Ces trois sources citées sont associées à une production d'énergie. Mais il faut aussi compter sur le simple refroidissement séculaire de la planète. On parle également d'énergie résiduelle provenant de l'accrétion de la planète. Lors de sa formation, la Terre a en effet emmagasiné beaucoup de chaleur, notamment grâce aux chocs titanesques qui se sont produits lors de la phase d'accrétion. Cette chaleur se libère progressivement depuis. Le processus est cependant difficile à quantifier. On estime que l'intérieur de la Terre n'aurait toutefois perdu que quelques degrés depuis l'extinction des dinosaures.
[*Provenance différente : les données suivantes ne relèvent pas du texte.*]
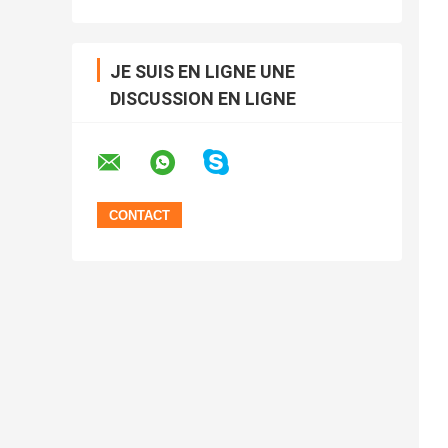
JE SUIS EN LIGNE UNE
DISCUSSION EN LIGNE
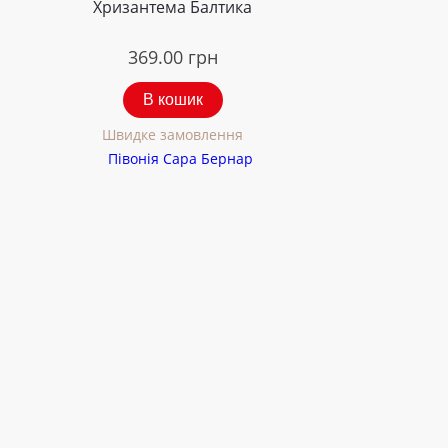
Хризантема Балтика
369.00
грн
В кошик
Швидке замовлення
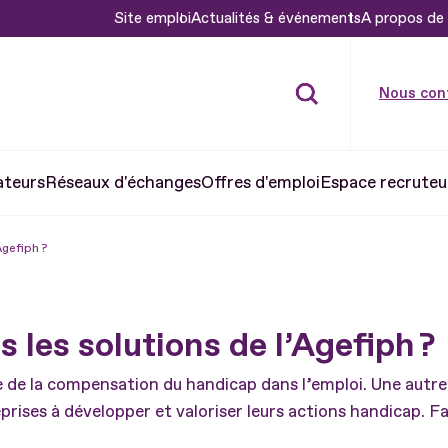
Site emploi
Actualités & événements
A propos de 
Nous con
ateurs
Réseaux d'échanges
Offres d'emploi
Espace recruteu
Agefiph ?
 les solutions de l’Agefiph ?
ce de la compensation du handicap dans l’emploi. Une autre
prises à développer et valoriser leurs actions handicap. Fai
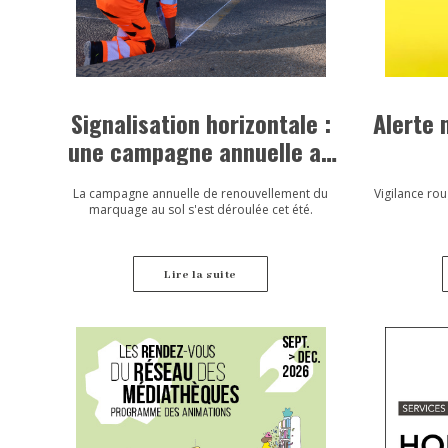
Signalisation horizontale :
Alerte 
une campagne annuelle au
service de la sécurité
La campagne annuelle de renouvellement du
Vigilance rou
marquage au sol s'est déroulée cet été.
Lire la suite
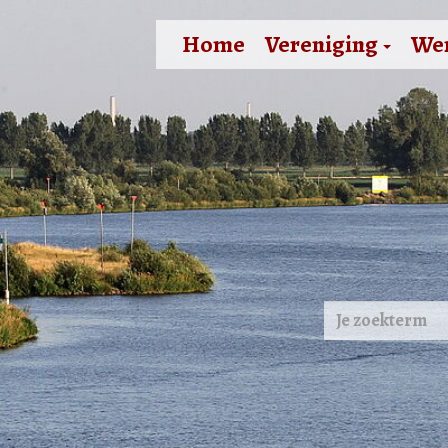
Home
Vereniging
We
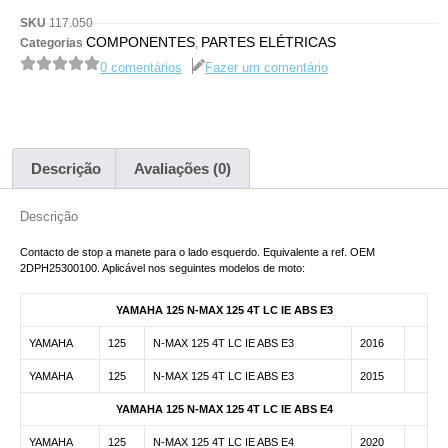
SKU
117.050
COMPONENTES
PARTES ELÉTRICAS
Categorias
,
0 comentários
Fazer um comentário
Descrição
Avaliações (0)
Descrição
Contacto de stop a manete para o lado esquerdo. Equivalente a ref. OEM
2DPH25300100. Aplicável nos seguintes modelos de moto:
YAMAHA 125 N-MAX 125 4T LC IE ABS E3
YAMAHA
125
N-MAX 125 4T LC IE ABS E3
2016
YAMAHA
125
N-MAX 125 4T LC IE ABS E3
2015
YAMAHA 125 N-MAX 125 4T LC IE ABS E4
YAMAHA
125
N-MAX 125 4T LC IE ABS E4
2020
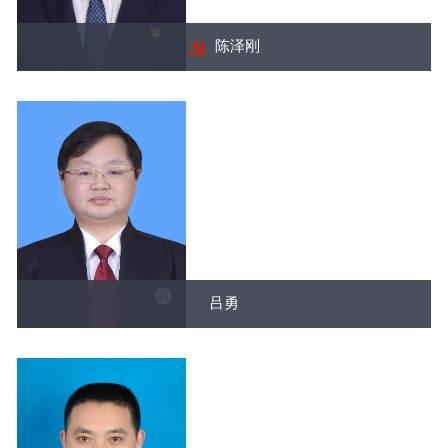
陈泽刚
吕勇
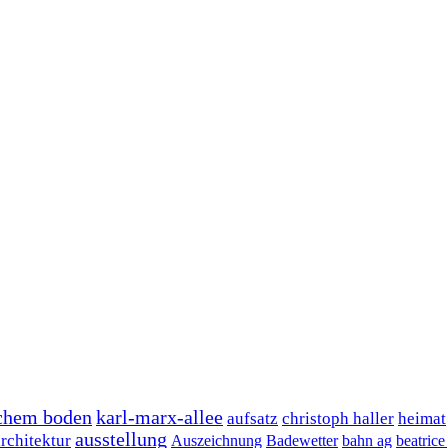
tschem boden
karl-marx-allee
aufsatz
christoph haller
heimat
ausstellung
architektur
Auszeichnung
Badewetter
bahn ag
beatrice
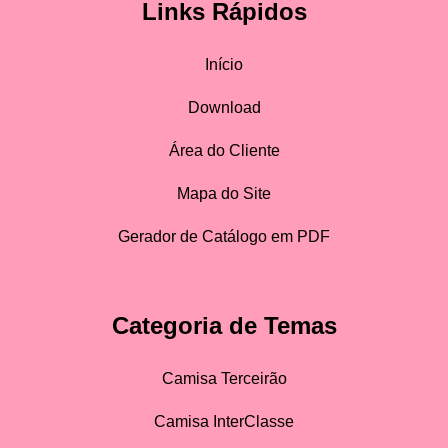
Links Rápidos
Início
Download
Área do Cliente
Mapa do Site
Gerador de Catálogo em PDF
Categoria de Temas
Camisa Terceirão
Camisa InterClasse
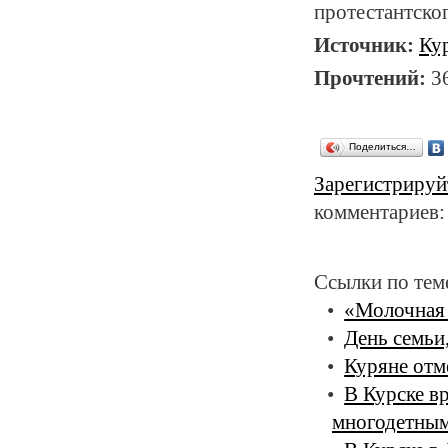
протестантско
Источник:
Ку
Прочтений:
3
Поделиться…
Зарегистрируй
комментариев:
Ссылки по тем
«Молочная 
День семьи
Куряне отм
В Курске в
многодетным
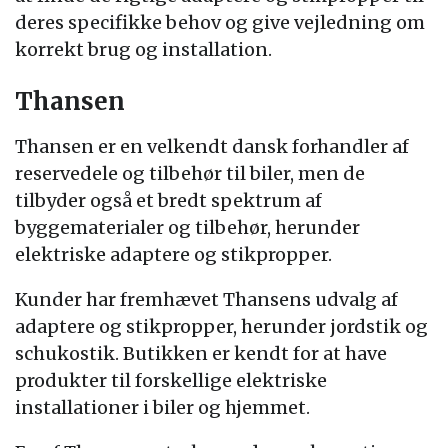
deres specifikke behov og give vejledning om
korrekt brug og installation.
Thansen
Thansen er en velkendt dansk forhandler af
reservedele og tilbehør til biler, men de
tilbyder også et bredt spektrum af
byggematerialer og tilbehør, herunder
elektriske adaptere og stikpropper.
Kunder har fremhævet Thansens udvalg af
adaptere og stikpropper, herunder jordstik og
schukostik. Butikken er kendt for at have
produkter til forskellige elektriske
installationer i biler og hjemmet.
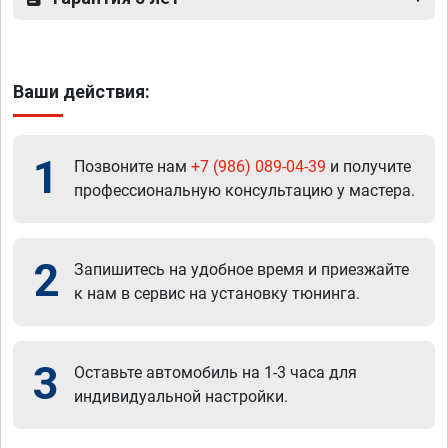
Ваши действия:
1
Позвоните нам
+7 (986) 089-04-39
и получите
профессиональную консультацию у мастера.
2
Запишитесь на удобное время и приезжайте
к нам в сервис на установку тюнинга.
3
Оставьте автомобиль на 1-3 часа для
индивидуальной настройки.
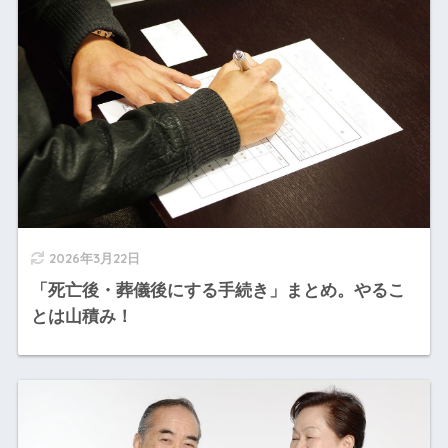
2026年3月22日
「死亡後・葬儀後にする手続き」まとめ。やるこ
とは山積み！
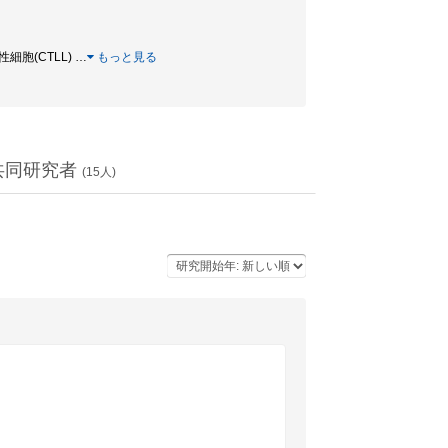
性細胞(CTLL)
…
もっと見る
共同研究者
(
15
人)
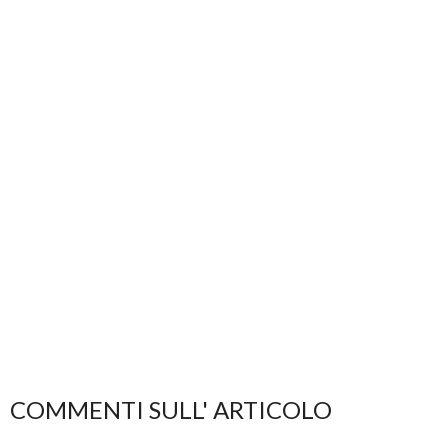
COMMENTI SULL' ARTICOLO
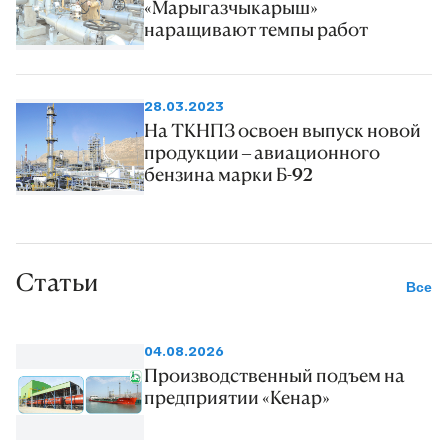
«Марыгазчыкарыш»
наращивают темпы работ
28.03.2023
На ТКНПЗ освоен выпуск новой
продукции – авиационного
бензина марки Б-92
Статьи
Все
04.08.2026
Производственный подъем на
предприятии «Кенар»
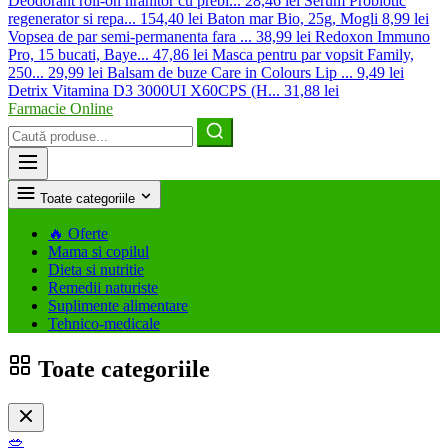
Deodorant roll-on hranitor cu prebi...
28,46 lei
Serum Probiotic
regenerator si repa...
154,40 lei
Baton mar Bio, 25g, Mogli
8,99 lei
Vopsea de par semi-permanenta fara ...
38,99 lei
Redoxon Immuno
Pro, 15 bucati, Baye...
47,86 lei
Masca pentru par vopsit Family,
250...
29,99 lei
Balsam de buze Care in Colours Lip ...
9,49 lei
Detrix Vitamina D3 3000UI X60CPS (H...
31,88 lei
Farmacie Online
Caută
produse
Toate categoriile
🔥
Oferte
Mama si copilul
Dieta si nutritie
Remedii naturiste
Suplimente alimentare
Tehnico-medicale
Toate categoriile
🥗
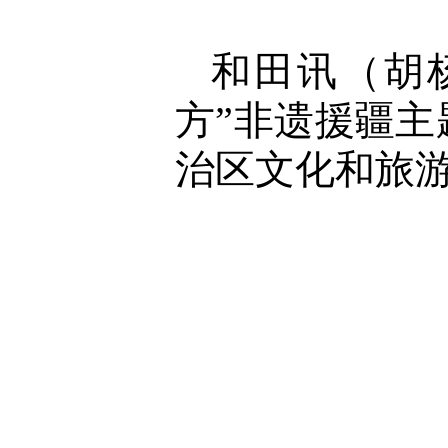
和田讯（胡杨
方”非遗援疆主
治区文化和旅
Vue d'artiste de la Terre primitive très chaude avec son océan de magma. © Nasa
Vue d'artiste de la Terre primitive très chaude avec son océan de magma. © Nasa

Une Terre très chaude à l’origine

L'ensemble de ces données suggèrent qu'au moment de sa formation, il y a 4,5 milliards d'années, la Terre devait être relativement chaude. En plus de la chaleur accumulée lors de la phase d'accrétion, il faut compter sur l'énergie liée à la désintégration d'éléments radioactifs possédant une courte période et qui ont totalement disparu à l'heure actuelle. L'aluminium 26 et le fer 60, deux isotopes radioactifs, étaient en effet présents en grandes quantités à l'intérieur de la Terre et leur désintégration durant les premières centaines de millions d'années a dû grandement contribuer à la production de chaleur interne. Cette Terre surchauffée était alors occupée par un océan de magma. L'évolution de la surface terrestre par la suite, la formation des continents et la mise en route de la tectonique des plaques, doit beaucoup à l'évolution thermique de l'intérieur de la planète et notamment à l'épuisement de cette radioactivité à courte période.